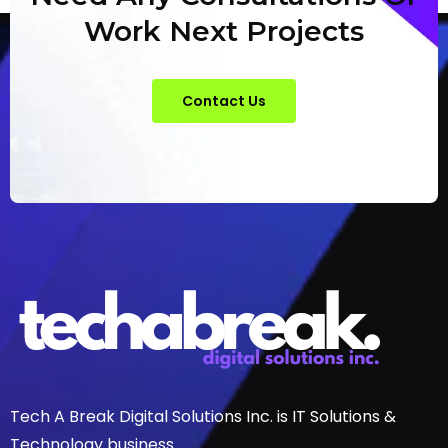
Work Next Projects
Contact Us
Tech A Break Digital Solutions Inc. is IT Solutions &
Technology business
--
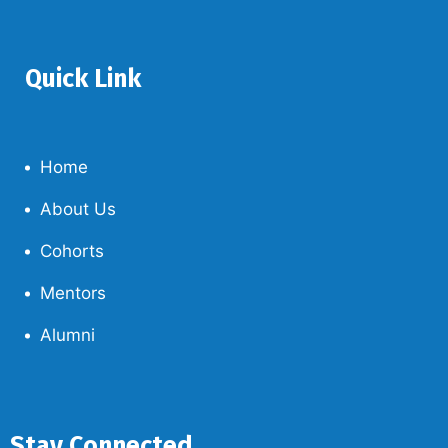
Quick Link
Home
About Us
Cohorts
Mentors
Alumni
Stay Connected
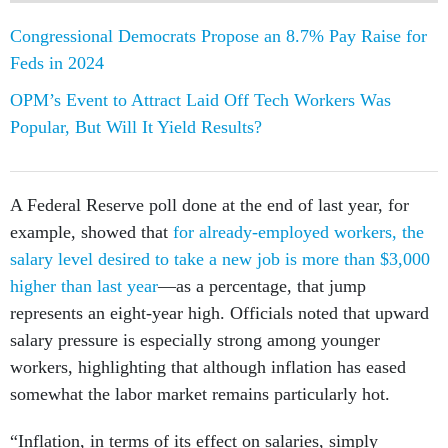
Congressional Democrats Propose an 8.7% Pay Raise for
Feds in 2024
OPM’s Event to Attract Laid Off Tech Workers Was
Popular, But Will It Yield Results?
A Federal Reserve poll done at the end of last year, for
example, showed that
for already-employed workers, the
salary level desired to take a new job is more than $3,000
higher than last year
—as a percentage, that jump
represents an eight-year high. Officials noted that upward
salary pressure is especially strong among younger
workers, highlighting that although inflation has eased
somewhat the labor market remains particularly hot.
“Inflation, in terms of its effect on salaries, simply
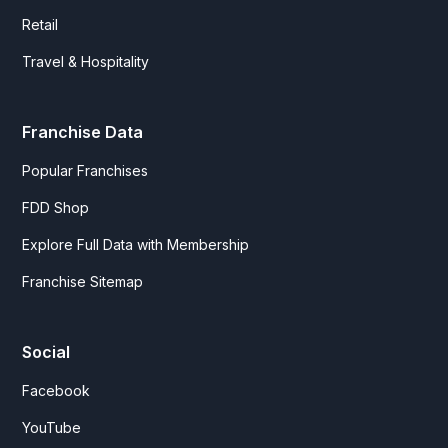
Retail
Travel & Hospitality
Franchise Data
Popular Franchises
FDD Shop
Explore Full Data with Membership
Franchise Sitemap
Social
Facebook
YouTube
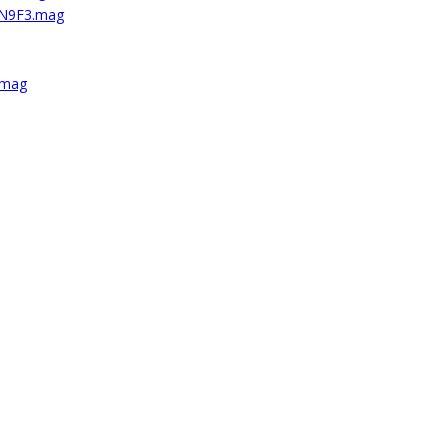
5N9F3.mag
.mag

What to produce: Please tally the lines above that contain "Popular" and report nothing but the total.

Task response: 2